Artificial intelligence models that interpret medical images hold the promise to enhance clinicians’ ability to make accurate and timely diagnoses, while also lessening workload by allowing busy physicians to focus on critical cases and delegate rote tasks to AI.
But AI models that lack transparency about how and why a diagnosis is made can be problematic. This opaque reasoning—also known as “black box” AI—can diminish clinician trust in the reliability of the AI tool and thus discourage its use. This lack of transparency could also mislead clinicians into overtrusting the tool’s interpretation.
In the realm of medical imaging, one way to create more understandable AI models and to demystify AI decision-making has been saliency assessments — an approach that uses heat maps to pinpoint whether the tool is correctly focusing only on the relevant pieces of a given image or homing in on irrelevant parts of it.
Heat maps work by highlighting areas on an image that influenced the AI model’s interpretation. This could help human physicians see whether the AI model focuses on the same areas as they do or is mistakenly focusing on irrelevant spots on an image.

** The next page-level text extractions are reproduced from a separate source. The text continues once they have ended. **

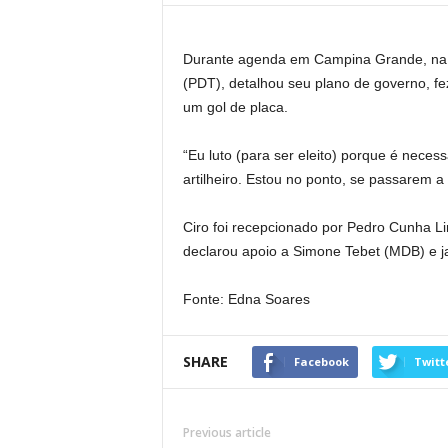
Durante agenda em Campina Grande, na ta
(PDT), detalhou seu plano de governo, fe
um gol de placa.
“Eu luto (para ser eleito) porque é necess
artilheiro. Estou no ponto, se passarem a
Ciro foi recepcionado por Pedro Cunha 
declarou apoio a Simone Tebet (MDB) e ja
Fonte: Edna Soares
SHARE
Facebook
Twitt
Previous article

But a new study, published in Nature Machine Intelligence on Oct. 10, shows that for all their promise, saliency heat maps may not be yet ready for prime time.
“Our analysis shows that saliency maps are not yet reliable enough to validate individual clinical decisions made by an AI model.”
The analysis, led by Harvard Medical School investigator Pranav Rajpurkar, Matthew Lungren of Stanford, and Adriel Saporta of New York University, quantified the validity of seven widely used saliency methods to determine how reliably and accurately they could identify pathologies associated with 10 conditions commonly diagnosed on X-ray, such as lung lesions, pleural effusion, edema, or enlarged heart structures. To ascertain performance, the researchers compared the tools’ performance against human expert judgment.
In the final analysis, tools using saliency-based heat maps consistently underperformed in image assessment and in their ability to spot pathological lesions, compared with human radiologists.
The work represents the first comparative analysis between saliency maps and human expert performance in the evaluation of multiple X-ray pathologies. The study also offers a granular understanding of whether and how certain pathological characteristics on an image might affect AI tool performance.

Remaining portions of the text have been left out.